Exercise input START

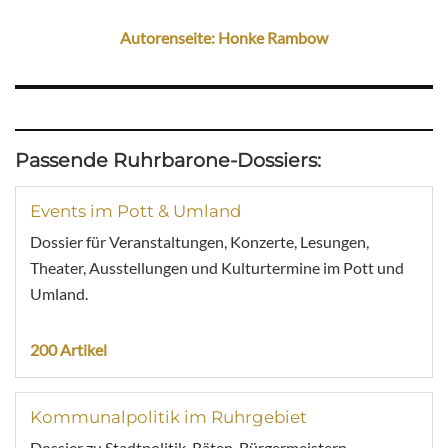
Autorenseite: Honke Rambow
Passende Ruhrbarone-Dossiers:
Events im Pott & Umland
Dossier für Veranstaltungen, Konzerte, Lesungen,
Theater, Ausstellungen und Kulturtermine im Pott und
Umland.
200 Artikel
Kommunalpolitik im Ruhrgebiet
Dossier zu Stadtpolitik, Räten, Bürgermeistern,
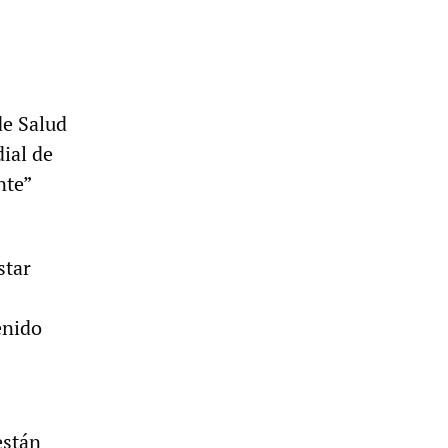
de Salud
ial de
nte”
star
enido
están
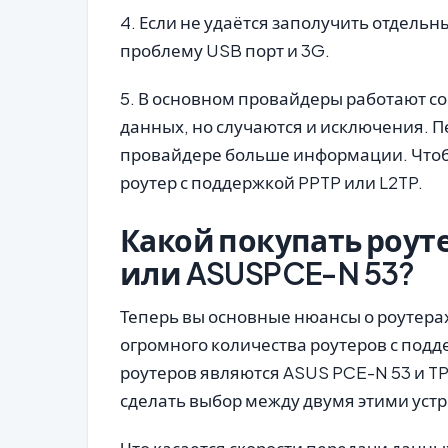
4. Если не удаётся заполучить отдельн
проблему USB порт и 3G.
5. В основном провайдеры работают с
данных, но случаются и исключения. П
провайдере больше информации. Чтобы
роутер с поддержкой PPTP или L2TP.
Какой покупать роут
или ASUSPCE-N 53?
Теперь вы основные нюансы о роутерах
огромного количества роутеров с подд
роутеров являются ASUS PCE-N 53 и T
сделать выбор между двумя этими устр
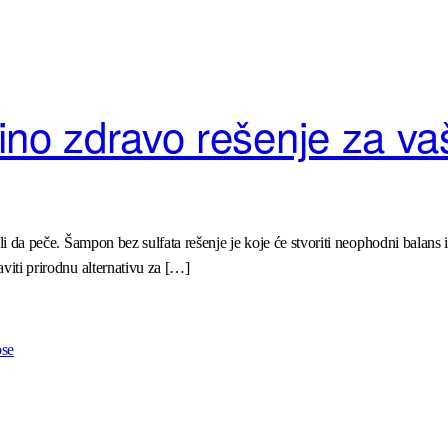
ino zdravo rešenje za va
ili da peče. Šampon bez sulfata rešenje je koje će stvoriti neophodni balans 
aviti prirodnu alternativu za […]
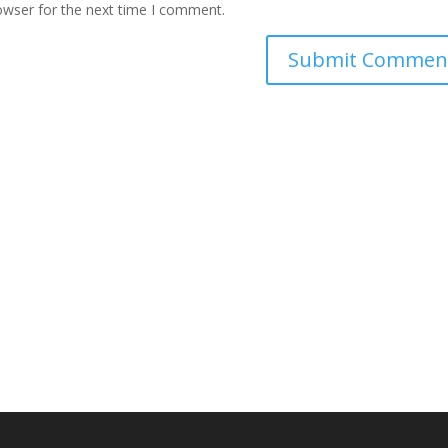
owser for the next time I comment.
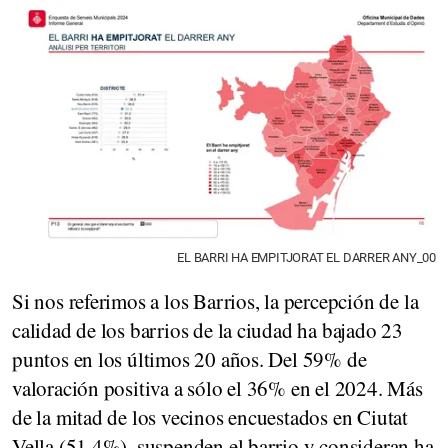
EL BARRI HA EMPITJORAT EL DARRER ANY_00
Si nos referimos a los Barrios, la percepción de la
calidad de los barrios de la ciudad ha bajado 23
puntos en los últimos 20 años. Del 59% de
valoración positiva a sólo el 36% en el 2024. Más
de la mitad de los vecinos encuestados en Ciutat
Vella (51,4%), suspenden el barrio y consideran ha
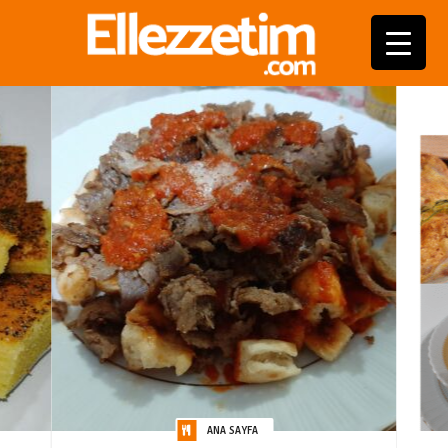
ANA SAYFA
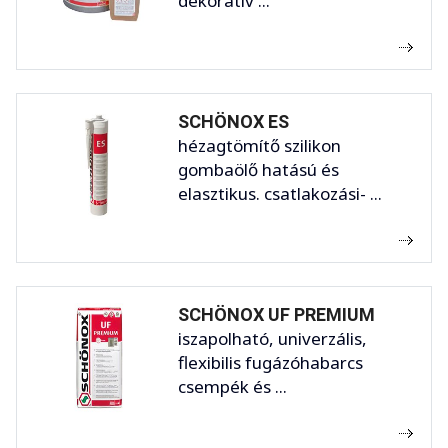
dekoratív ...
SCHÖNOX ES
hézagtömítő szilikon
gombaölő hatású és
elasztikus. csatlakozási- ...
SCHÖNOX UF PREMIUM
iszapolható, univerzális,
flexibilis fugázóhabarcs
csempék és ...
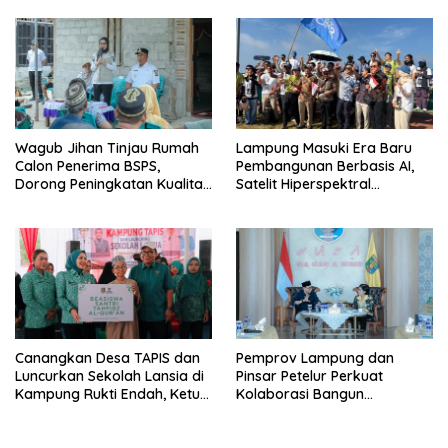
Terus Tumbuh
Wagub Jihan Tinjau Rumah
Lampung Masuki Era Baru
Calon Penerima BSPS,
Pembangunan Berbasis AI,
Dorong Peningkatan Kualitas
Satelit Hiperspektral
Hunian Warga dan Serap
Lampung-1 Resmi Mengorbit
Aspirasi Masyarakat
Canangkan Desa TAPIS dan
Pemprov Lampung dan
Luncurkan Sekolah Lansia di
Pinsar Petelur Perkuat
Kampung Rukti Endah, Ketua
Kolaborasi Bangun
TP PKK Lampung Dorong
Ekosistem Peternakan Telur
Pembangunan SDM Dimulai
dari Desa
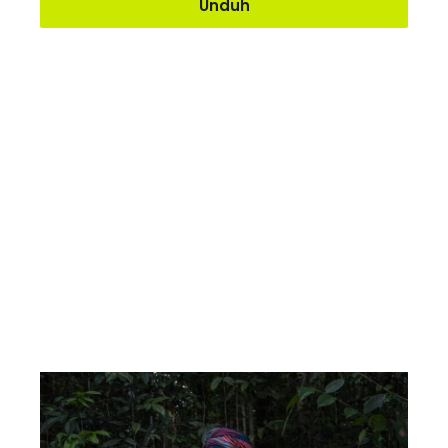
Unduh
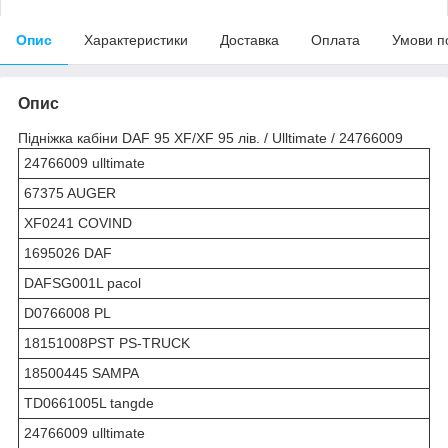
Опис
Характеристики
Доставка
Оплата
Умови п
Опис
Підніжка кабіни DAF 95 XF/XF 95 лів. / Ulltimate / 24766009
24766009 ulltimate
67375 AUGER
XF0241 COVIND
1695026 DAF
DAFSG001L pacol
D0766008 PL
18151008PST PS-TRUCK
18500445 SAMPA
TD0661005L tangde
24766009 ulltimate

Exercise input END
Exercise input START

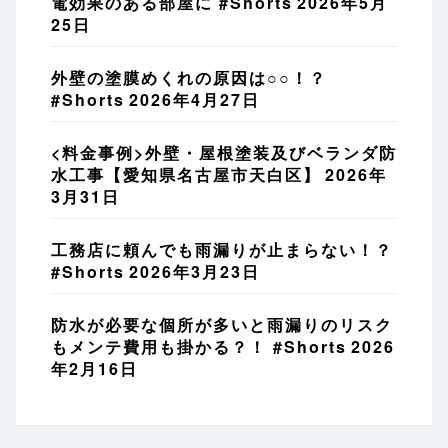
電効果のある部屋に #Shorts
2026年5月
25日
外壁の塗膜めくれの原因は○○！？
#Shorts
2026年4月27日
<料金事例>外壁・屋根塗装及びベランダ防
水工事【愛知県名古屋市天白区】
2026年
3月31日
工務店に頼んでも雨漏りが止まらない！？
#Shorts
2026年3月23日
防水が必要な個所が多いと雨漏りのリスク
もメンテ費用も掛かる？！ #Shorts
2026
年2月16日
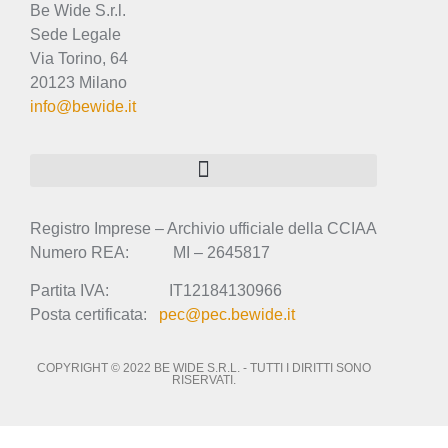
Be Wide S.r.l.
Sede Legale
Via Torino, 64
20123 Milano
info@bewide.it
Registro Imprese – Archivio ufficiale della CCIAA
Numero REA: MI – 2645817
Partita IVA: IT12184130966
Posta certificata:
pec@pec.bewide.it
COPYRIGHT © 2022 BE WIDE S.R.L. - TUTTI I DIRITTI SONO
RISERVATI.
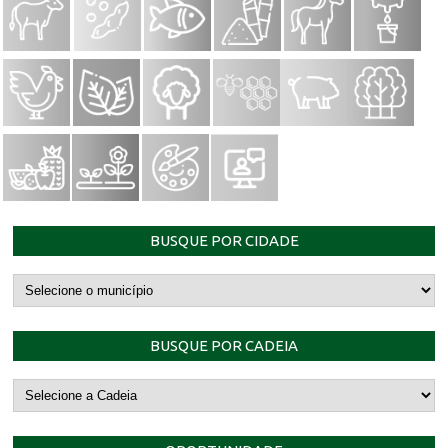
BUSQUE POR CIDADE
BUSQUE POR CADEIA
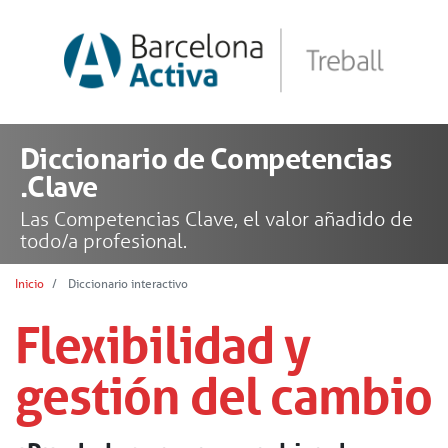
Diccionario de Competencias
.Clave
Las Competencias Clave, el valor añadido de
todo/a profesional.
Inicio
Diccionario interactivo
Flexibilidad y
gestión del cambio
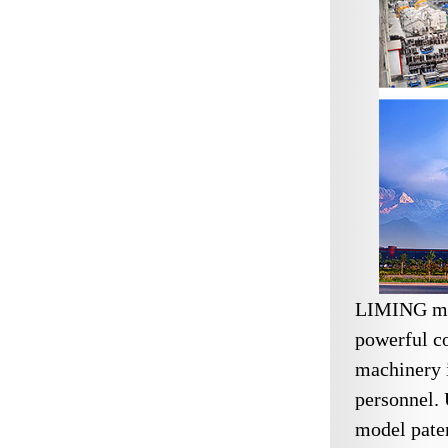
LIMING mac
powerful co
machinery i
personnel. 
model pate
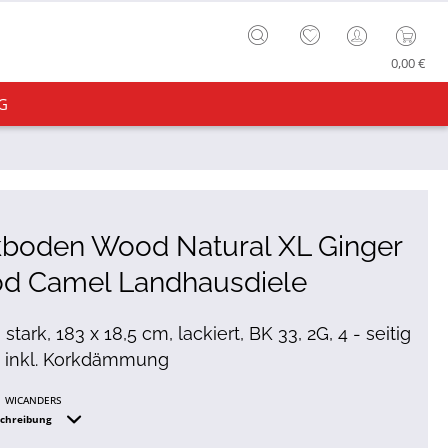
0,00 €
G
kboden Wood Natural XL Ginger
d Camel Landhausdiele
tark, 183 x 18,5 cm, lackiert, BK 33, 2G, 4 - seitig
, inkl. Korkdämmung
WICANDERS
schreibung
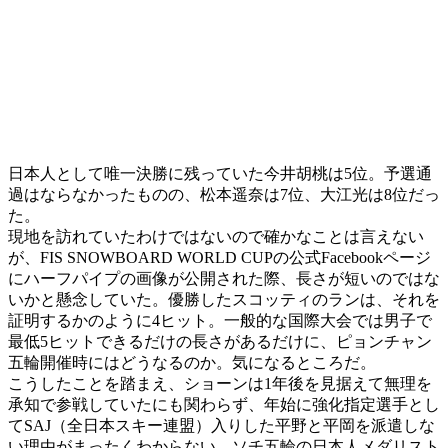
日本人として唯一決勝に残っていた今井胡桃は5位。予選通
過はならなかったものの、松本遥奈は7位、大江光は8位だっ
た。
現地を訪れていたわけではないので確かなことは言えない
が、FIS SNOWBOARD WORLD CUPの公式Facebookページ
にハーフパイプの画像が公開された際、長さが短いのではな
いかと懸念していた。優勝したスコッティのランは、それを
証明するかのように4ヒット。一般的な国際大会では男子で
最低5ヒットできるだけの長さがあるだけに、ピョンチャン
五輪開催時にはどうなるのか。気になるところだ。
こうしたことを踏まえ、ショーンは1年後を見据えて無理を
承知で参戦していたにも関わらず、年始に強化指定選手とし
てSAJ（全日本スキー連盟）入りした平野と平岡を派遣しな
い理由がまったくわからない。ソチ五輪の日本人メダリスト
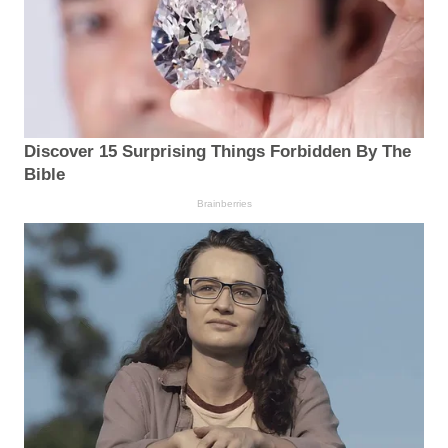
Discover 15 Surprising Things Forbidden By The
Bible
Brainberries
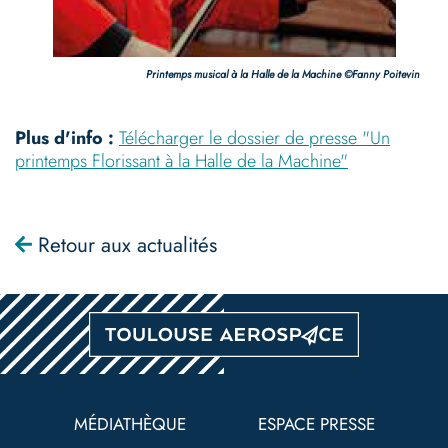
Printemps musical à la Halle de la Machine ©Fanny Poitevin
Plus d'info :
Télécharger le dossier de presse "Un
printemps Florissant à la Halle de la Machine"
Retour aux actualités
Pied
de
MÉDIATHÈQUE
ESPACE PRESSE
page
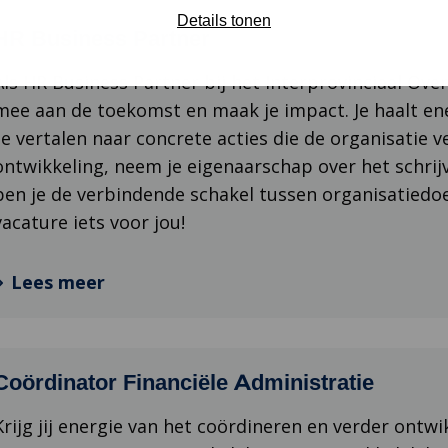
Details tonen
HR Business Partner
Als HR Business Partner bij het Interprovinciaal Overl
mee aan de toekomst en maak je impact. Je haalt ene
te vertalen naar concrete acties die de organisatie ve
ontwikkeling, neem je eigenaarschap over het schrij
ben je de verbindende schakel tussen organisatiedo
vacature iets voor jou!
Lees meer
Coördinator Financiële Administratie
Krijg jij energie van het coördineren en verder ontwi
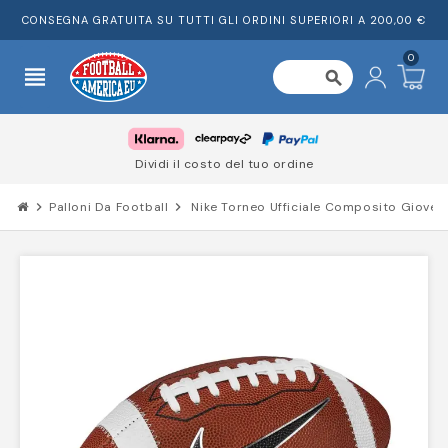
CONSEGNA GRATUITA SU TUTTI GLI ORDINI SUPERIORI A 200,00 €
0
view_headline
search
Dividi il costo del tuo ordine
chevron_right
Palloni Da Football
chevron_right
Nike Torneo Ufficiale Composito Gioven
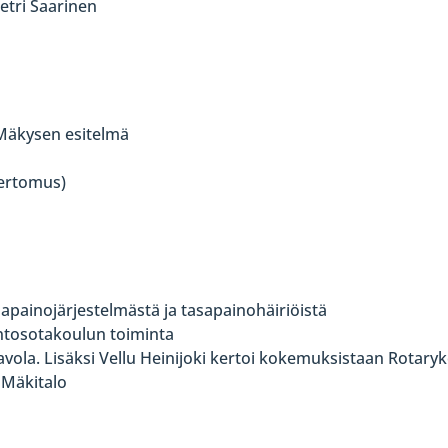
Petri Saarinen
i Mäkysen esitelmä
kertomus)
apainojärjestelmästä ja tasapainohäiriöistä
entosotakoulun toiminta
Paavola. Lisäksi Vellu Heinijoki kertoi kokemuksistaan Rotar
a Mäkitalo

Exercise input END
Exercise input START

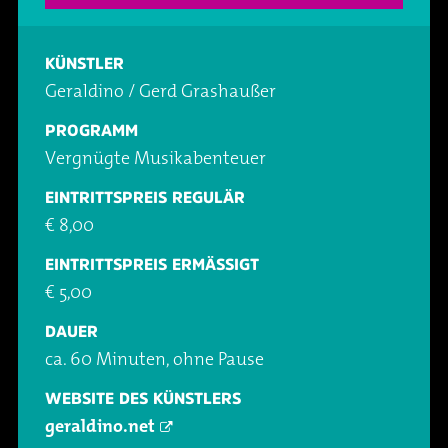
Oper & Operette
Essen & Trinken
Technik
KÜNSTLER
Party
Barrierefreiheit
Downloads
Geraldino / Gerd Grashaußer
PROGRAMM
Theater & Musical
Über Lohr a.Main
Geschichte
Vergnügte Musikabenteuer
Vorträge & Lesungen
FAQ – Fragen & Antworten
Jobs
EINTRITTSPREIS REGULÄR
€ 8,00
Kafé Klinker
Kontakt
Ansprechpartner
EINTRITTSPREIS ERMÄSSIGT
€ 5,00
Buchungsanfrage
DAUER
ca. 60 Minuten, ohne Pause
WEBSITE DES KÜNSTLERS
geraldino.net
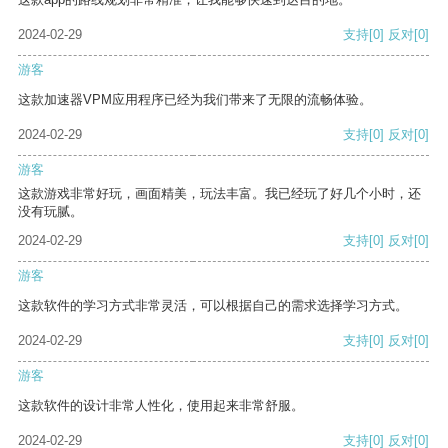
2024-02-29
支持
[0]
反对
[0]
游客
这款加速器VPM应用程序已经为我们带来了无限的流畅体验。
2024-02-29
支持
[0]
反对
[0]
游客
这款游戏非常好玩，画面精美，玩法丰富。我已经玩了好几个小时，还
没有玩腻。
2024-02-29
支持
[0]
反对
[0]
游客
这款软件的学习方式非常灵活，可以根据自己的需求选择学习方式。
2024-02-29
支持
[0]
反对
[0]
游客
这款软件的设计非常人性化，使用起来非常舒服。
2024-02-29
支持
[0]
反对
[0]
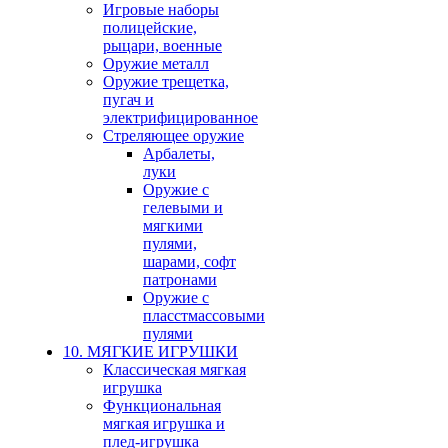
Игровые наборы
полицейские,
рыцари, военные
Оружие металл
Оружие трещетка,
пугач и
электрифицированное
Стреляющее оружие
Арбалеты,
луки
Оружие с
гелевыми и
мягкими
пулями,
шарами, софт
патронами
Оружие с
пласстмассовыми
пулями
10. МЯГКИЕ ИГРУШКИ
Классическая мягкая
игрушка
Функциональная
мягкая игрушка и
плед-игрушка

Exercise input END

§ **Task description**
Search the data above for the word "роутеров". Copy each line it is in.

§ **Result for this task**
огромного количества роутеров с подд
роутеров являются ASUS PCE-N 53 и T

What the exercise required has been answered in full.